• Greg Fields

Notes of an Invisible Man




‘A man could live for years in this swarming mass of streets and time and never be seen,’ Cooney thought to himself. The blinders that we wear, the obsessive focus on what’s directly in front of us and what must be done, those to whom we owe allegiance or money or time - all of it the clutter of obligation. And the streets teem with it all, a jumbled mass of interchangeable bodies with interchangeable parts and interchangeable worries. No room for anyone else, and no call to notice what has no immediate value…..


Matthew Cooney thrived on invisibility. ‘Nothing to it, really,’ he would tell himself. ‘Just go about your day as if you knew every move to be made. As if you owned the city and everyone in it. No one pays any mind.’ The mistakes came about when one tried not to be seen, or thought himself too bold. Lurking in doorways or clambering down dark alleys – any unnatural action – drew suspicion. Cooney detested attention, unless he were the one to be paying it to complete whatever task was at hand.






His one great mistake had been an attempt at daylight robbery, right in the open, hoisting a small gun in the face of the owner of a store that he frequented. Youthful exuberance, it was, mixed with a touch of hubris. It cost him two years behind bars, although even those dull months were not without their rewards. With a youthful charisma Cooney had made friends among the others with whom he shared his time. Some of them came in handy on the outside, providing contacts, leads, and sometimes even partnerships in enterprises too grand to be pursued by one man alone.




He had been invisible for years, and had made a living of it. Cooney the Hustler. Cooney the Petty Thief. Cooney the Entrepreneur. The streets provided his sustenance, even as they hid him. Cooney the Invisible Man.


On a sunlit late winter morning Cooney walked through the square where he usually spent his days. He surveyed this day – sunshine and enough warmth to keep away discomfort, the chatter of birds, the ever present white noise of car traffic and the shuffling of the swarms coming and going to their places, heads down, absorbed and unsmiling. Cooney had become familiar with the neighborhood and knew the surrounding houses well enough to identify those that might be worth a clandestine visit. The best thieves were patient, and really, there was no need to rush things. He had enough for the day, and for the next several day


s. The last house he had visited had proven generous. Again, he had taken just enough, but not so much that the losses would be noticed right away.


Cooney set off down the street adjacent the square, the one where the fattest houses stood in sentrylike rows. A reconnaissance mission, that was all. No need to press things today, on this glorious morning.
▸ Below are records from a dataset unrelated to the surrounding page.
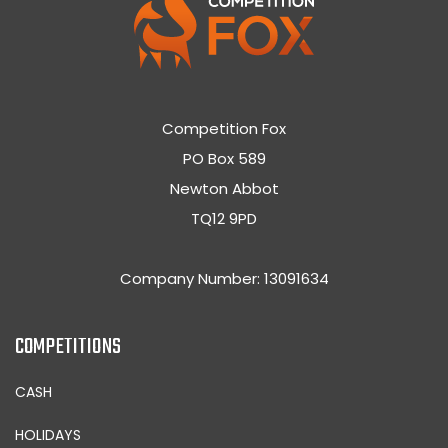
Competition Fox
PO Box 589
Newton Abbot
TQ12 9PD
Company Number: 13091634
COMPETITIONS
CASH
HOLIDAYS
Whatever he might see he would catalogue for future reference, for those days when things might not be so flush. For now he was a happy man.


On the way he stopped into a convenience store, the same one he had sought to rob those years ago.


“Mornin’, Joe”, he said to the man behind the counter, the same man at whom he had pointed his small gun. They had become friends.


“Mornin’ back at ya, Matt,” came the reply from one of the few people on this planet who knew


his name, who recognized that Matthew Cooney walked this world. “The usual smokes?”


“Indeed. And I’ll take a pint of the Four Roses, too. Something to warm me against a winter’s day.”


When the goods appeared Cooney reached into his back pocket and drew forth the bills to pay for it all. This day he had money. It had been a good week.


Back to the street, then, and into his walk. No rush. No hurry. He had the day to himself, and he might fill it with anything that caught his fancy. And, best of all, no one would notice him, this lone figure walking the dense streets, owning the city. This blurred human cipher, Cooney the Invisible Man.